| To do |
Below are the records; give again exactly the line with "manera serena para", the line with "En el marco", and each line that lies between them, and nothing besides.

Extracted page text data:
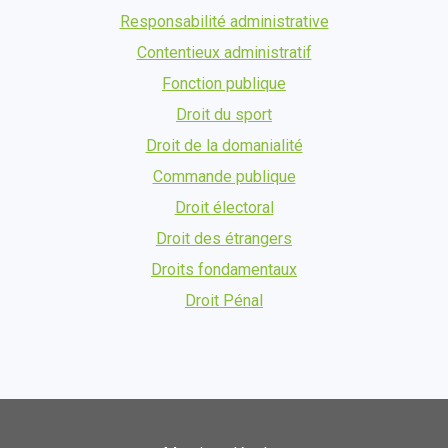
Responsabilité administrative
Contentieux administratif
Fonction publique
Droit du sport
Droit de la domanialité
Commande publique
Droit électoral
Droit des étrangers
Droits fondamentaux
Droit Pénal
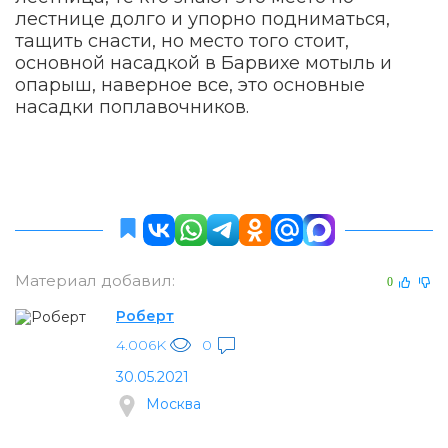
лестнице долго и упорно подниматься,
тащить снасти, но место того стоит,
основной насадкой в Барвихе мотыль и
опарыш, наверное все, это основные
насадки поплавочников.
Материал добавил:
0
Роберт
4.006K
0
30.05.2021
Москва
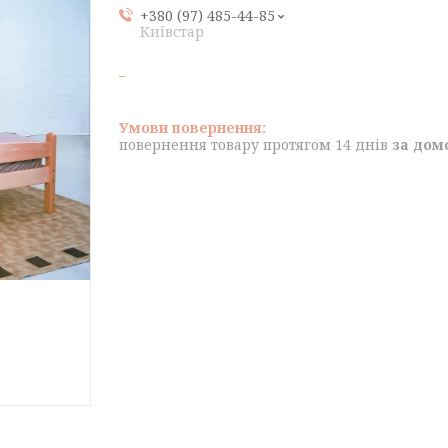
+380 (97) 485-44-85
Київстар
повернення товару протягом 14 днів
за дом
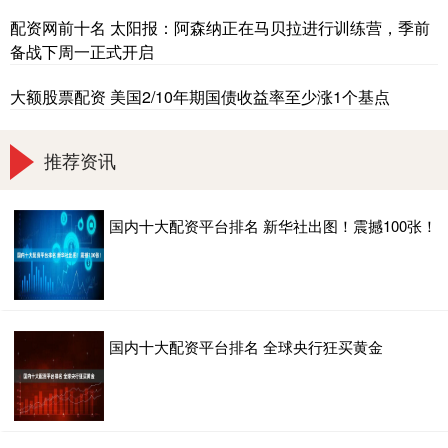
配资网前十名 太阳报：阿森纳正在马贝拉进行训练营，季前
备战下周一正式开启
大额股票配资 美国2/10年期国债收益率至少涨1个基点
推荐资讯
国内十大配资平台排名 新华社出图！震撼100张！
国内十大配资平台排名 全球央行狂买黄金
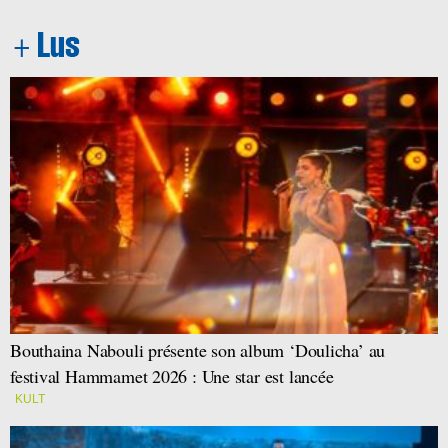
Bouthaina Nabouli présente son album ‘Doulicha’ au
festival Hammamet 2026 : Une star est lancée
KULT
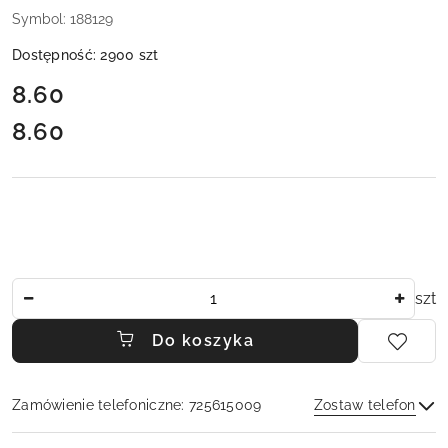
Symbol:
188129
Dostępność:
2900
szt
cena:
8.60
8.60
Cena:
Ilość
szt
Do koszyka
Zamówienie telefoniczne: 725615009
Zostaw telefon
Dostępność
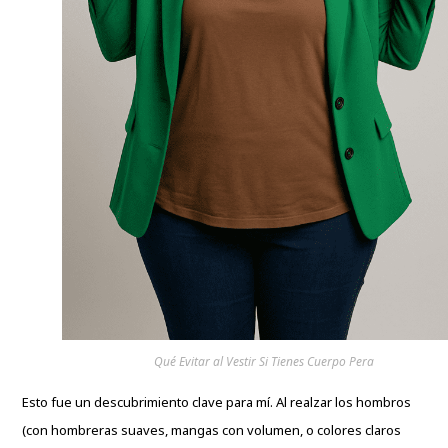
Qué Evitar al Vestir Si Tienes Cuerpo Pera
Esto fue un descubrimiento clave para mí. Al realzar los hombros
(con hombreras suaves, mangas con volumen, o colores claros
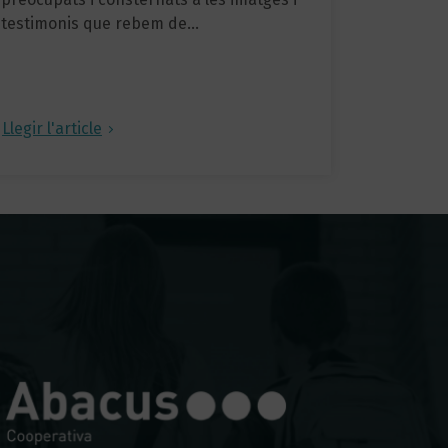
testimonis que rebem de…
Llegir l'article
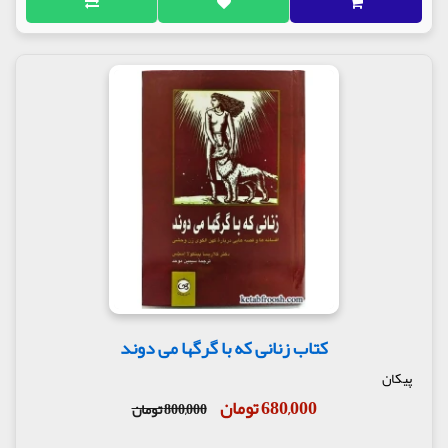
کتاب زنانی که با گرگها می دوند
پیکان
680,000 تومان
800,000 تومان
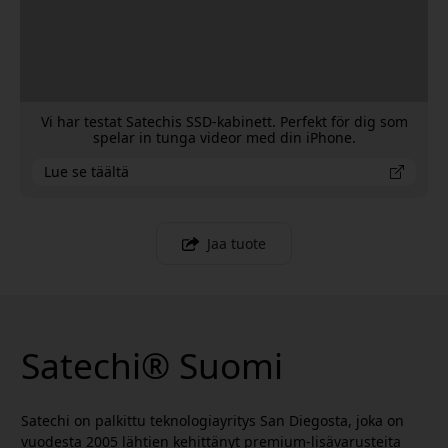
Vi har testat Satechis SSD-kabinett. Perfekt för dig som
spelar in tunga videor med din iPhone.
Lue se täältä
Jaa tuote
Satechi® Suomi
Satechi on palkittu teknologiayritys San Diegosta, joka on
vuodesta 2005 lähtien kehittänyt premium-lisävarusteita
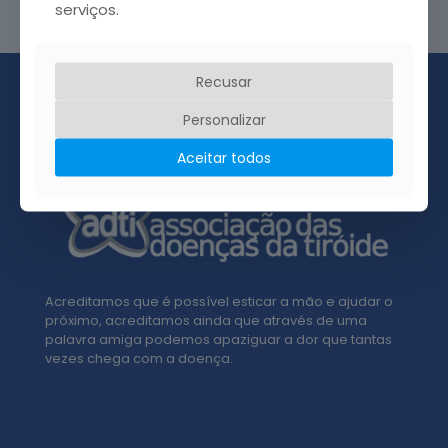
serviços.
Recusar
Personalizar
Aceitar todos
Acreditamos que é possível esticar a mão e ajudar o
próximo, acreditamos ainda que através de uma
palavra amiga podemos apaziguar a dor que tantas
vezes chega com a doença.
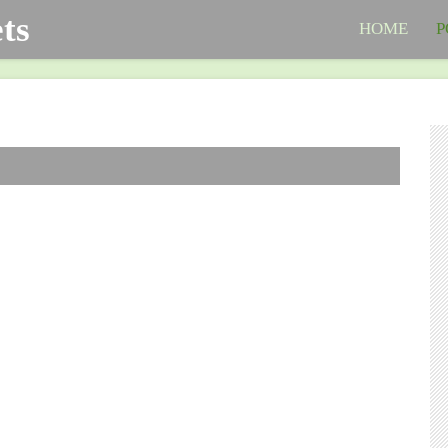
ts
HOME
P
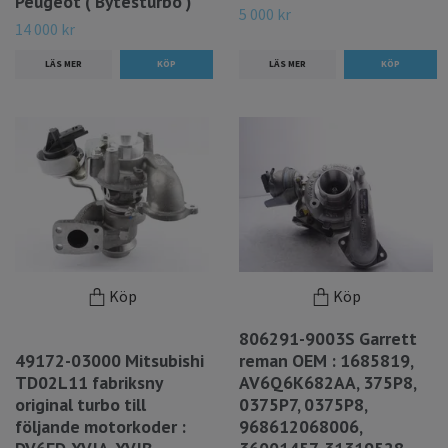
Peugeot ( Bytesturbo )
5 000 kr
14 000 kr
LÄS MER
LÄS MER
Köp
Köp
806291-9003S Garrett
49172-03000 Mitsubishi
reman OEM : 1685819,
TD02L11 fabriksny
AV6Q6K682AA, 375P8,
original turbo till
0375P7, 0375P8,
följande motorkoder :
968612068006,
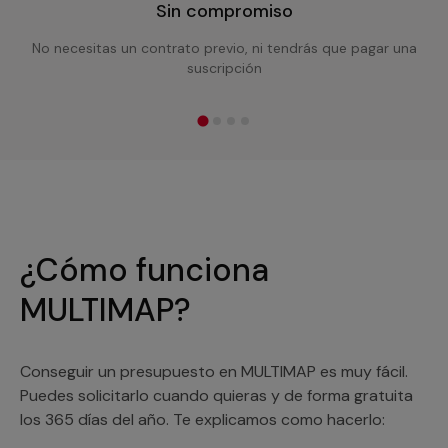
Sin compromiso
No necesitas un contrato previo, ni tendrás que pagar una
suscripción
¿Cómo funciona
MULTIMAP?
Conseguir un presupuesto en MULTIMAP es muy fácil.
Puedes solicitarlo cuando quieras y de forma gratuita
los 365 días del año. Te explicamos como hacerlo:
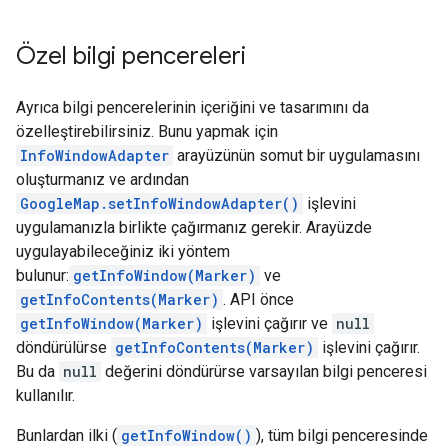
Özel bilgi pencereleri
Ayrıca bilgi pencerelerinin içeriğini ve tasarımını da
özelleştirebilirsiniz. Bunu yapmak için
InfoWindowAdapter
arayüzünün somut bir uygulamasını
oluşturmanız ve ardından
GoogleMap.setInfoWindowAdapter()
işlevini
uygulamanızla birlikte çağırmanız gerekir. Arayüzde
uygulayabileceğiniz iki yöntem
bulunur:
getInfoWindow(Marker)
ve
getInfoContents(Marker)
. API önce
getInfoWindow(Marker)
işlevini çağırır ve
null
döndürülürse
getInfoContents(Marker)
işlevini çağırır.
Bu da
null
değerini döndürürse varsayılan bilgi penceresi
kullanılır.
Bunlardan ilki (
getInfoWindow()
), tüm bilgi penceresinde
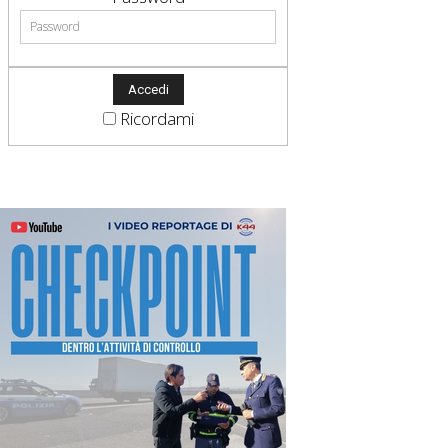
Ricordami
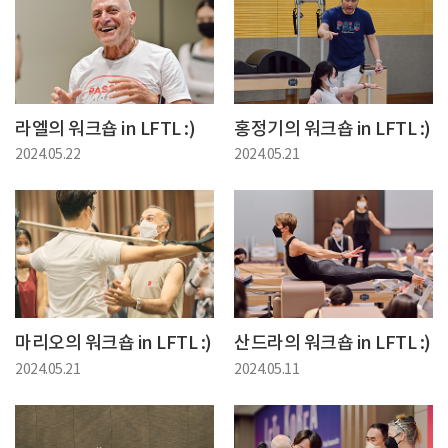
라엘의 워크숍 in LFTL :)
홍정기의 워크숍 in LFTL :)
2024.05.22
2024.05.21
마리오의 워크숍 in LFTL :)
산드라의 워크숍 in LFTL :)
2024.05.21
2024.05.11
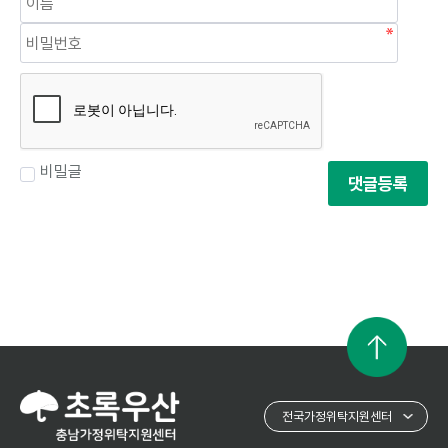
비밀글
댓글등록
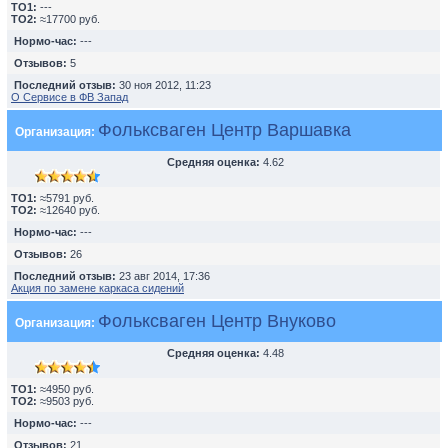
TO1:
---
TO2:
≈17700 руб.
Нормо-час:
---
Отзывов:
5
Последний отзыв:
30 ноя 2012, 11:23
О Сервисе в ФВ Запад
Фольксваген Центр Варшавка
Организация:
Средняя оценка:
4.62
TO1:
≈5791 руб.
TO2:
≈12640 руб.
Нормо-час:
---
Отзывов:
26
Последний отзыв:
23 авг 2014, 17:36
Акция по замене каркаса сидений
Фольксваген Центр Внуково
Организация:
Средняя оценка:
4.48
TO1:
≈4950 руб.
TO2:
≈9503 руб.
Нормо-час:
---
Отзывов:
21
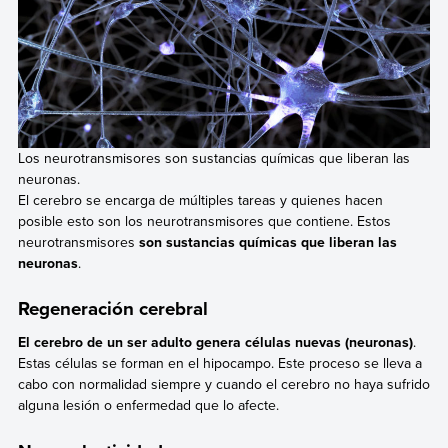
Los neurotransmisores son sustancias químicas que liberan las
neuronas.
El cerebro se encarga de múltiples tareas y quienes hacen
posible esto son los neurotransmisores que contiene. Estos
neurotransmisores
son sustancias químicas que liberan las
neuronas
.
Regeneración cerebral
El cerebro de un ser adulto genera células nuevas (neuronas)
.
Estas células se forman en el hipocampo. Este proceso se lleva a
cabo con normalidad siempre y cuando el cerebro no haya sufrido
alguna lesión o enfermedad que lo afecte.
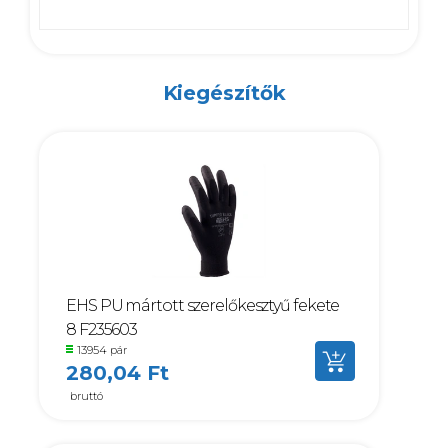
Kiegészítők
EHS PU mártott szerelőkesztyű fekete
8 F235603
13954 pár
280,04 Ft
bruttó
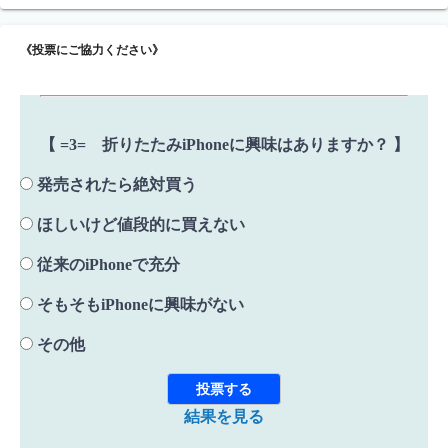
《投票にご協力ください》
【 =3= 折りたたみiPhoneに興味はありますか？ 】
発売されたら絶対買う
ほしいけど値段的に買えない
従来のiPhoneで充分
そもそもiPhoneに興味がない
その他
結果を見る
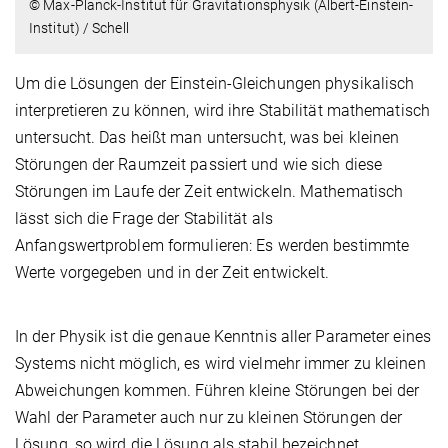
© Max-Planck-Institut für Gravitationsphysik (Albert-Einstein-
Institut) / Schell
Um die Lösungen der Einstein-Gleichungen physikalisch
interpretieren zu können, wird ihre Stabilität mathematisch
untersucht. Das heißt man untersucht, was bei kleinen
Störungen der Raumzeit passiert und wie sich diese
Störungen im Laufe der Zeit entwickeln. Mathematisch
lässt sich die Frage der Stabilität als
Anfangswertproblem formulieren: Es werden bestimmte
Werte vorgegeben und in der Zeit entwickelt.
In der Physik ist die genaue Kenntnis aller Parameter eines
Systems nicht möglich, es wird vielmehr immer zu kleinen
Abweichungen kommen. Führen kleine Störungen bei der
Wahl der Parameter auch nur zu kleinen Störungen der
Lösung, so wird die Lösung als stabil bezeichnet,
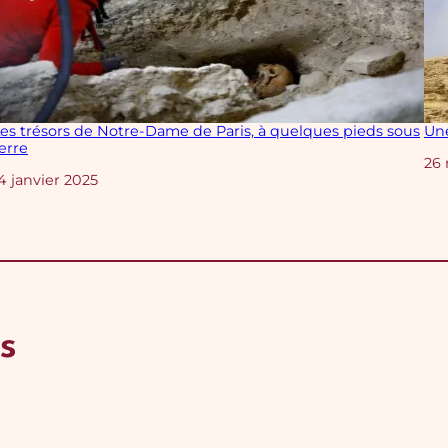
es trésors de Notre-Dame de Paris, à quelques pieds sous
Une
erre
Da
26
Date
4 janvier 2025
s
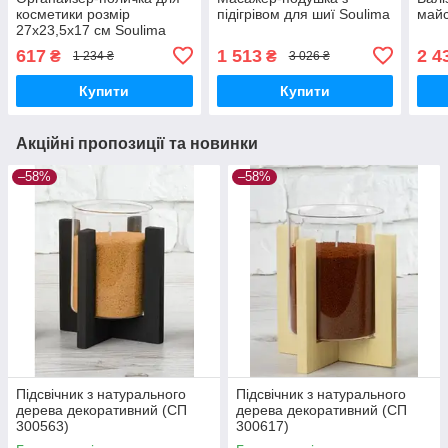
косметики розмір
підігрівом для шиї Soulima
май
27х23,5х17 см Soulima
617
1 513
2 4
₴
₴
1 234 ₴
3 026 ₴
Купити
Купити
Акційні пропозиції та новинки
–58%
–58%
Підсвічник з натурального
Підсвічник з натурального
дерева декоративний (СП
дерева декоративний (СП
300563)
300617)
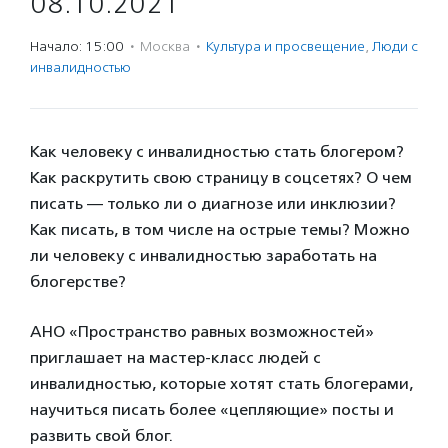
08.10.2021
Начало: 15:00
·
Москва
·
Культура и просвещение
,
Люди с
инвалидностью
Как человеку с инвалидностью стать блогером?
Как раскрутить свою страницу в соцсетях? О чем
писать — только ли о диагнозе или инклюзии?
Как писать, в том числе на острые темы? Можно
ли человеку с инвалидностью заработать на
блогерстве?
АНО «Пространство равных возможностей»
приглашает на мастер-класс людей с
инвалидностью, которые хотят стать блогерами,
научиться писать более «цепляющие» посты и
развить свой блог.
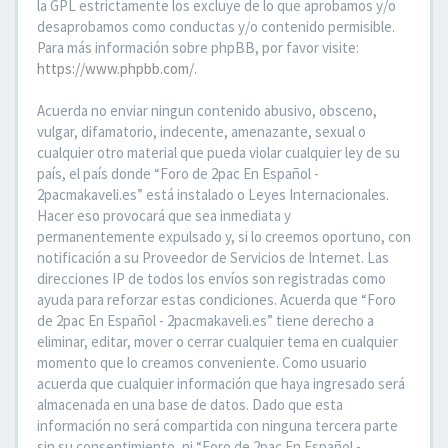
la GPL estrictamente los excluye de lo que aprobamos y/o
desaprobamos como conductas y/o contenido permisible.
Para más información sobre phpBB, por favor visite:
https://www.phpbb.com/
.
Acuerda no enviar ningun contenido abusivo, obsceno,
vulgar, difamatorio, indecente, amenazante, sexual o
cualquier otro material que pueda violar cualquier ley de su
país, el país donde “Foro de 2pac En Español -
2pacmakaveli.es” está instalado o Leyes Internacionales.
Hacer eso provocará que sea inmediata y
permanentemente expulsado y, si lo creemos oportuno, con
notificación a su Proveedor de Servicios de Internet. Las
direcciones IP de todos los envíos son registradas como
ayuda para reforzar estas condiciones. Acuerda que “Foro
de 2pac En Español - 2pacmakaveli.es” tiene derecho a
eliminar, editar, mover o cerrar cualquier tema en cualquier
momento que lo creamos conveniente. Como usuario
acuerda que cualquier información que haya ingresado será
almacenada en una base de datos. Dado que esta
información no será compartida con ninguna tercera parte
sin su consentimiento, ni “Foro de 2pac En Español -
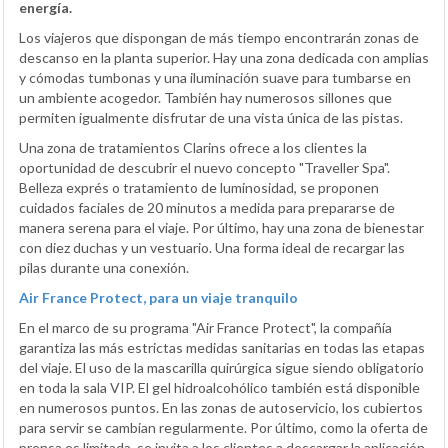
energía.
Los viajeros que dispongan de más tiempo encontrarán zonas de
descanso en la planta superior. Hay una zona dedicada con amplias
y cómodas tumbonas y una iluminación suave para tumbarse en
un ambiente acogedor. También hay numerosos sillones que
permiten igualmente disfrutar de una vista única de las pistas.
Una zona de tratamientos Clarins ofrece a los clientes la
oportunidad de descubrir el nuevo concepto "Traveller Spa".
Belleza exprés o tratamiento de luminosidad, se proponen
cuidados faciales de 20 minutos a medida para prepararse de
manera serena para el viaje. Por último, hay una zona de bienestar
con diez duchas y un vestuario. Una forma ideal de recargar las
pilas durante una conexión.
Air France Protect, para un viaje tranquilo
En el marco de su programa "Air France Protect", la compañía
garantiza las más estrictas medidas sanitarias en todas las etapas
del viaje. El uso de la mascarilla quirúrgica sigue siendo obligatorio
en toda la sala VIP. El gel hidroalcohólico también está disponible
en numerosos puntos. En las zonas de autoservicio, los cubiertos
para servir se cambian regularmente. Por último, como la oferta de
prensa es limitada, se invita a los clientes a descargar la aplicación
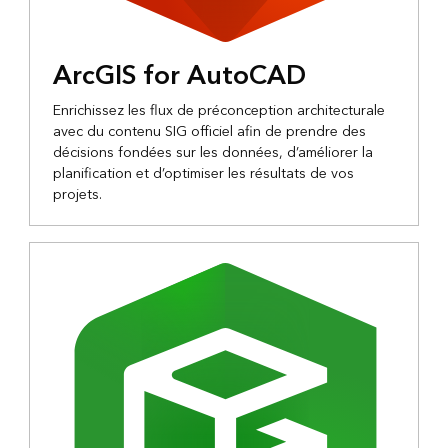
ArcGIS for AutoCAD
Enrichissez les flux de préconception architecturale
avec du contenu SIG officiel afin de prendre des
décisions fondées sur les données, d’améliorer la
planification et d’optimiser les résultats de vos
projets.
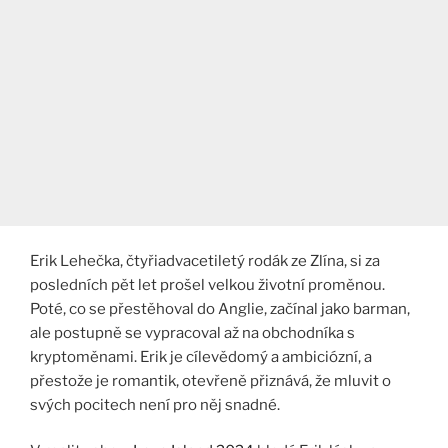
Erik Lehečka, čtyřiadvacetiletý rodák ze Zlína, si za
posledních pět let prošel velkou životní proměnou.
Poté, co se přestěhoval do Anglie, začínal jako barman,
ale postupně se vypracoval až na obchodníka s
kryptoměnami. Erik je cílevědomý a ambiciózní, a
přestože je romantik, otevřeně přiznává, že mluvit o
svých pocitech není pro něj snadné.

| Result of this exercise |
manera serena para el viaje. Por último, hay una zona de bienestar
con diez duchas y un vestuario. Una forma ideal de recargar las
pilas durante una conexión.
Air France Protect, para un viaje tranquilo
En el marco de su programa "Air France Protect", la compañía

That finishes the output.